Editor Spotlight: Dr. Jessica Zimmerman
Dr. Jessica Zimmerman is a third-year pediatric hematology/oncology fellow and soon to be Associate in Pediatrics at the University of Iowa Stead Family Children’s Hospital. She is also a Pediatric Oncology Associate Editor at theMednet!
Dr. Jessica Zimmerman, a hematology oncology fellow at the University of Iowa Stead Family Children’s Hospital, always held an interest in healthcare. She grew up on a farm in western Iowa, where her father is a farmer and her mother works as a nurse. This was Dr. Zimmerman's first introduction to medicine, and so for much of her early childhood, she wanted to follow in her mother's footsteps by becoming a nurse. In middle school, however, came a kind of revelation. "I realized, hey, girls can be physicians too. There were only male physicians in my hometown growing up, but I figured out that didn't have to be the case. So my dreams switched to wanting to be a pediatrician," Dr. Zimmerman recalls.
Until she started her undergraduate degree at the University of Iowa, Dr. Zimmerman volunteered for her hometown American Cancer Society Relay For Life. During her time in undergrad, she got involved in Colleges Against Cancer (now American Cancer Society on Campus), a collegiate-based group supporting the programs and fundraisers of the American Cancer Society. Dr. Zimmerman was also a four year member of the University of Iowa Hawkeye Marching Band!

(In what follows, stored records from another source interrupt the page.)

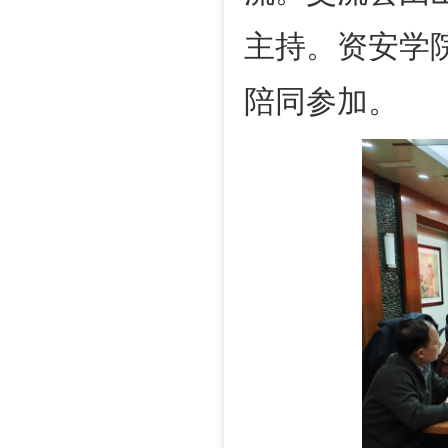
主持。资安
学
陪同参加。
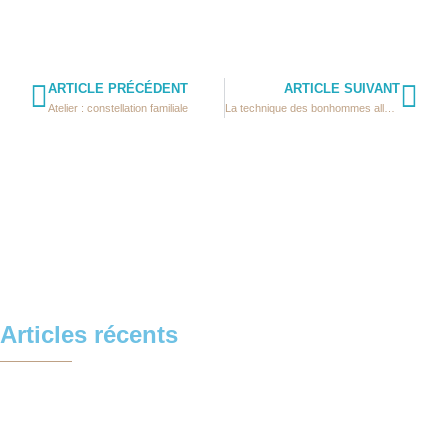
ARTICLE PRÉCÉDENT
ARTICLE SUIVANT
Atelier : constellation familiale
La technique des bonhommes allumettes
Articles récents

After graduating with a focus in biology, Dr. Zimmerman attended the University of Iowa Carver College of Medicine. During a rotation in pediatric hematology oncology, she knew she had found her dream specialty: "the thing I really love about pediatrics is you get to know the kids and their families very well; you follow them through their journey of growing up. You get to be there for them in uncertain times. In hematology oncology especially, I see my patients sometimes weekly for their treatment. You become like their family they never wanted," Dr. Zimmerman says, "and that means we go through their treatment together."
After her pediatrics residency at the University of Iowa Stead Family Children’s Hospital, Dr. Zimmerman started a fellowship at the same institution. Initially, her focus was to be in clinical practice. But after a particularly memorable experience with a pediatric patient in the ICU, her focus shifted once more: "[My patient's mother and I] were having this conversation, and she asked me what I do for research. So I told her how I'm trying to figure out how to make steroids work better to treat B-cell ALL. She was enthusiastic, and told me I should continue my work and further my research. I think that conversation highlighted how big an impact research can have on patient care. It isn't all just about the clinical side of things." Dr. Zimmerman then decided to focus on lab work; she's most excited about the ongoing studies in leukemia involving targeted therapies, and front-line trials including immunotherapies.
And the world of oncology is a constantly evolving one: "everything in medicine requires continuous learning, and a lot of hard work," Dr. Zimmerman explains. She takes solace in the fact that having a focus on research means more time to delve into the latest studies and papers, at the cost of less time seeing patients. However, she expresses how tight knit the pediatric oncology community is in the US. "You get to know your colleagues and the experts very well," Dr. Zimmerman explains, "many of them are excellent doctors willing to give advice in challenging clinical situations to help us take the best care of the kids. What's so different about pediatrics is how we take a big team approach to our care: everyone, including the patient and parents, needs to be on board with your treatment plan."
One of Dr. Zimmerman's interests is in medical education, which made her the perfect candidate for becoming a Pediatric Associate Editor at theMednet! "Especially for the Adolescent and Young Adult (AYA) population, theMednet is invaluable. We're learning especially in leukemia that young adults tend to fare better when treated under pediatric protocols, and theMednet is a great way to bridge the gap between adult oncology and pediatric oncology."
Outside of work, Dr. Zimmerman spends time with her husband and almost three year old! "I think it's important to set aside time, especially on the weekends, for yourself and for your family. As busy as it gets, scheduling free time for yourself is vital."